*** Opening of MATERIAL FOR THIS EXERCISE ***

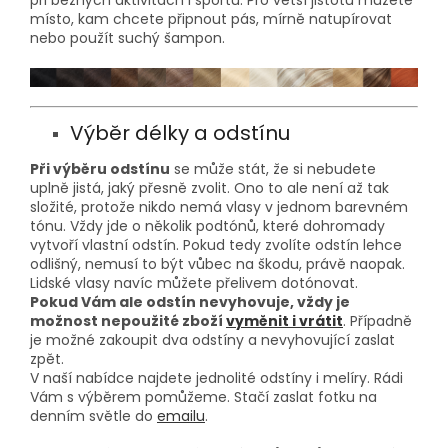
při běžných aktivitách i sportu. Pro větší jistotu můžete
místo, kam chcete připnout pás, mírně natupírovat
nebo použít suchý šampon.
Výběr délky a odstínu
Při výběru odstínu
se může stát, že si nebudete
uplně jistá, jaký přesně zvolit. Ono to ale není až tak
složité, protože nikdo nemá vlasy v jednom barevném
tónu. Vždy jde o několik podtónů, které dohromady
vytvoří vlastní odstín. Pokud tedy zvolíte odstín lehce
odlišný, nemusí to být vůbec na škodu, právě naopak.
Lidské vlasy navíc můžete přelivem dotónovat.
Pokud Vám ale odstín nevyhovuje, vždy je
možnost nepoužité zboží
vyměnit i vrátit
. Případně
je možné zakoupit dva odstíny a nevyhovující zaslat
zpět.
V naší nabídce najdete jednolité odstíny i melíry. Rádi
Vám s výběrem pomůžeme. Stačí zaslat fotku na
denním světle do
emailu
.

*** Close of MATERIAL FOR THIS EXERCISE ***

*AIM OF THE TASK*
Return exactly the line that contains "složité, protože nikdo" and every line after it, through the last line of the records.

*WORKED SOLUTION*
složité, protože nikdo nemá vlasy v jednom barevném
tónu. Vždy jde o několik podtónů, které dohromady
vytvoří vlastní odstín. Pokud tedy zvolíte odstín lehce
odlišný, nemusí to být vůbec na škodu, právě naopak.
Lidské vlasy navíc můžete přelivem dotónovat.
Pokud Vám ale odstín nevyhovuje, vždy je
možnost nepoužité zboží
vyměnit i vrátit
. Případně
je možné zakoupit dva odstíny a nevyhovující zaslat
zpět.
V naší nabídce najdete jednolité odstíny i melíry. Rádi
Vám s výběrem pomůžeme. Stačí zaslat fotku na
denním světle do
emailu
.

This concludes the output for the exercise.